Got all that? Here's the boiled-down code that illustrates what was going on:

module top;
   reg [3:0] foo;
   wire foo_0;
   reg ready;
   assign foo_0 = foo[0];

   initial begin
      foo = 'h0;
      ready = 0;
      foo = 'hf;
      ready = 1;
      foo = 'h0;
      ready = 0;

   initial begin
      forever begin
         $display("foo[0]: 'b%0b", foo[0]);
         $display("foo_0:  'b%0b", foo_0);

And of course, an EDA Playground version that you can play with. See the differences with different simulators? It was interesting that GPL Cver and Veriwell give the same results as the simulator I use at work (Cadence): the value of foo_0 is always a step behind the value of foo[0]. Also interesting that if I change the wire to a reg Cadence changes and gives the same results as Modelsim and Icarus (plain verilog won't allow that to be a reg, that's why I made it a wire for EDA Playground), which was not the behavior I was getting in the larger production testbench code (foo_0 was a step behind there). Non-determinism in the flesh.

The solution was to get rid of the new variable (foo_0) and the assign and just pass the foo to the function. Modifying the function to deal with a wider foo wasn't too difficult and the race between foo and foo_0 was eliminated. Easy, right? Trust me, fixing the problem wasn't the hard part. Identifying the root cause was much, much harder.

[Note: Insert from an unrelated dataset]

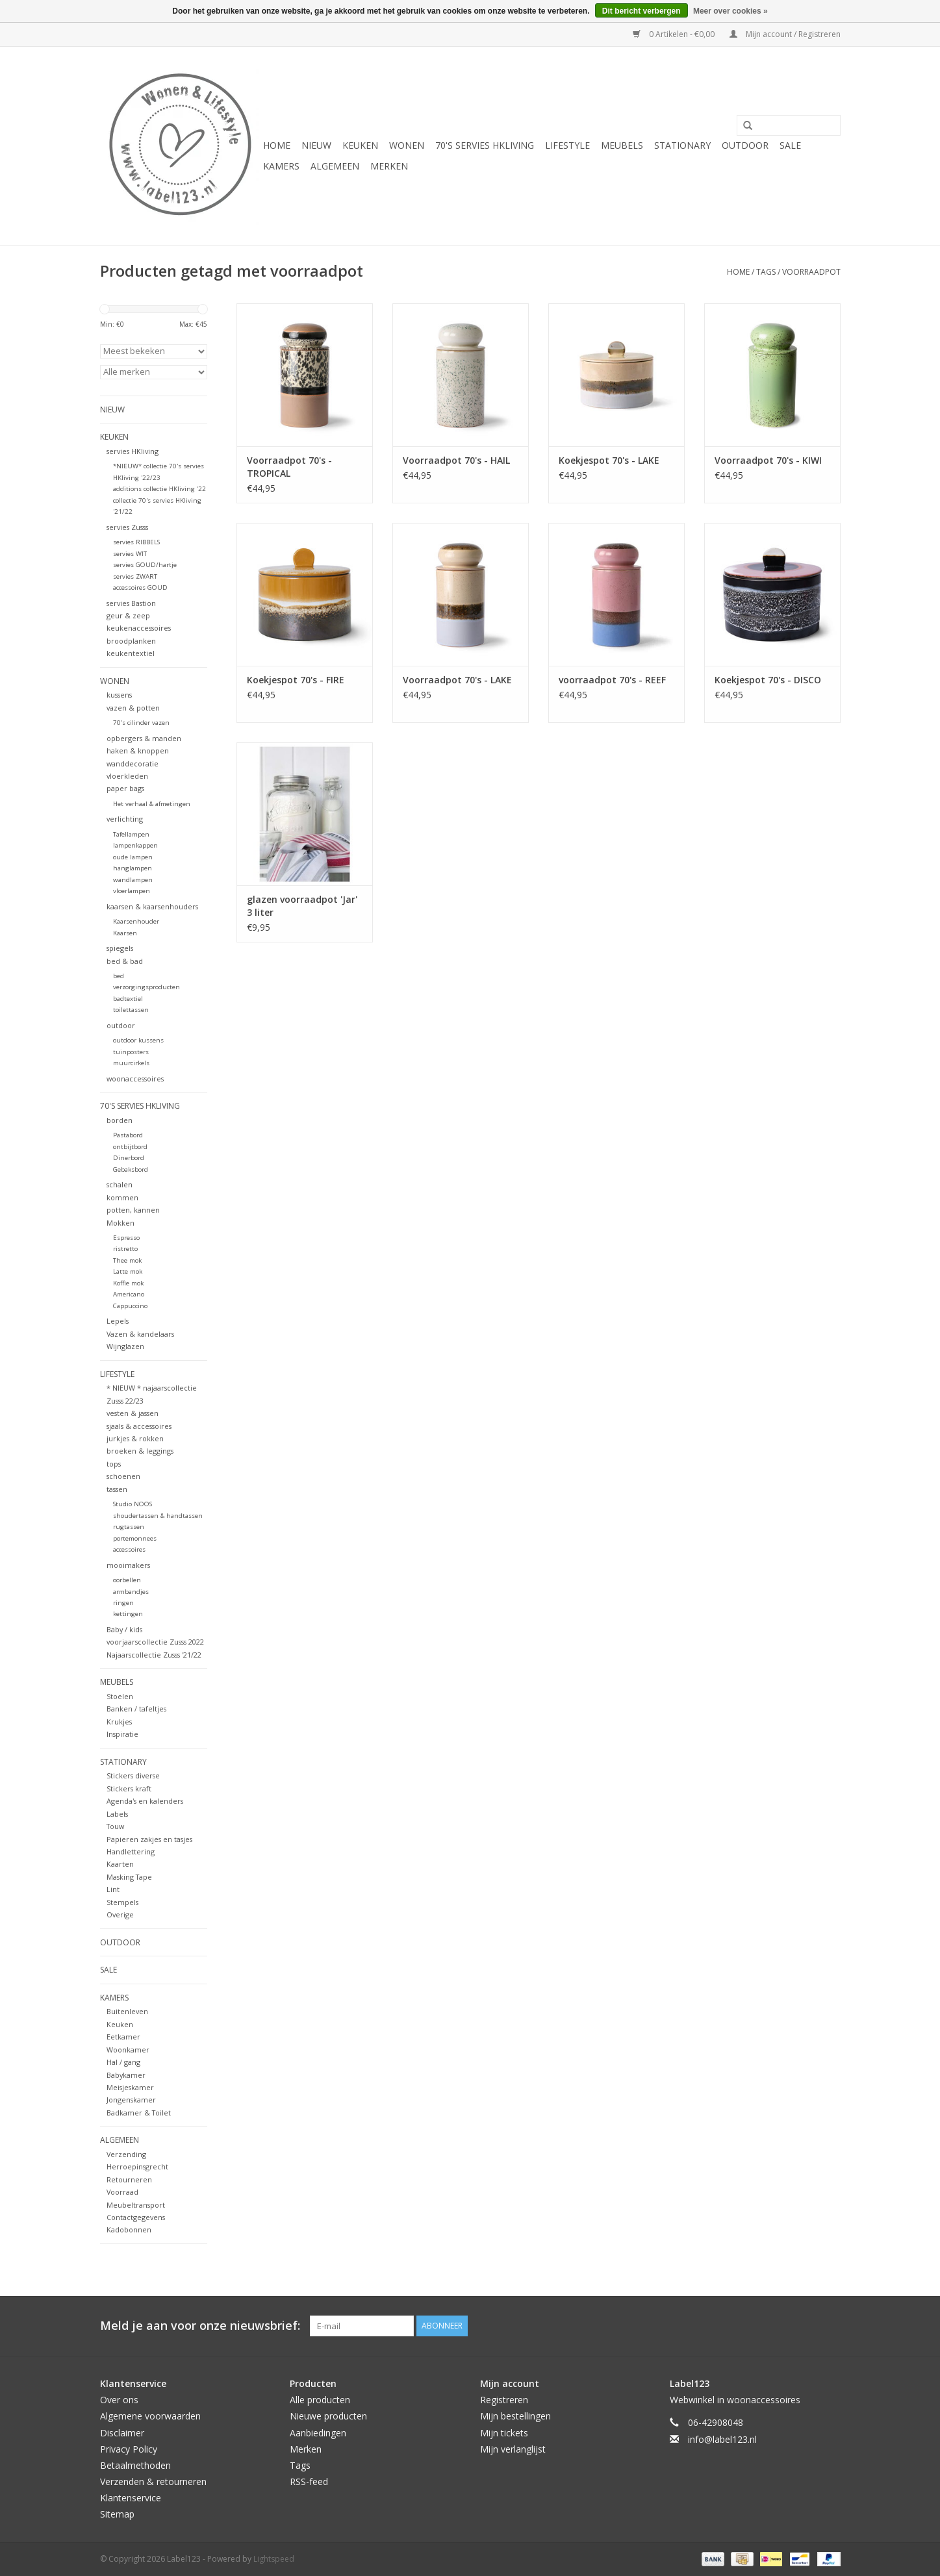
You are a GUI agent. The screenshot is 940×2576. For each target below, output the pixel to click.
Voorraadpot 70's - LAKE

I'm understanding Jan Decaluwe's concerns with Verilog more and more as I encounter and dig into these race conditions. I think before reading his blog entries on Sigasi I thought concurrency and non-determinism had to go hand in hand. My embedded software background and experience with real-life concurrency was a large contributer to that opinion: isn't Verilog just modeling concurrency accurately when it's non-deterministic? Jan's point, I believe, is that the pain of this "accurate" modeling doesn't really buy you anything, and because processes in Verilog spring up and multiply almost (ok, definitely) without you noticing it can be very difficult to have them communicate reliably. In software like C you know exactly when you are creating another thread but in Verilog it is not so obvious. RTL Verilog has it easy because you can follow a basic (if over-restrictive) guideline (synchronize to the same clock and use non-blocking assignments in clocked processes), but in higher-level simulation-only code I don't know of an easy guideline you can follow. I guess the guideline is this: learn what creates a process and think about values racing from one process to another.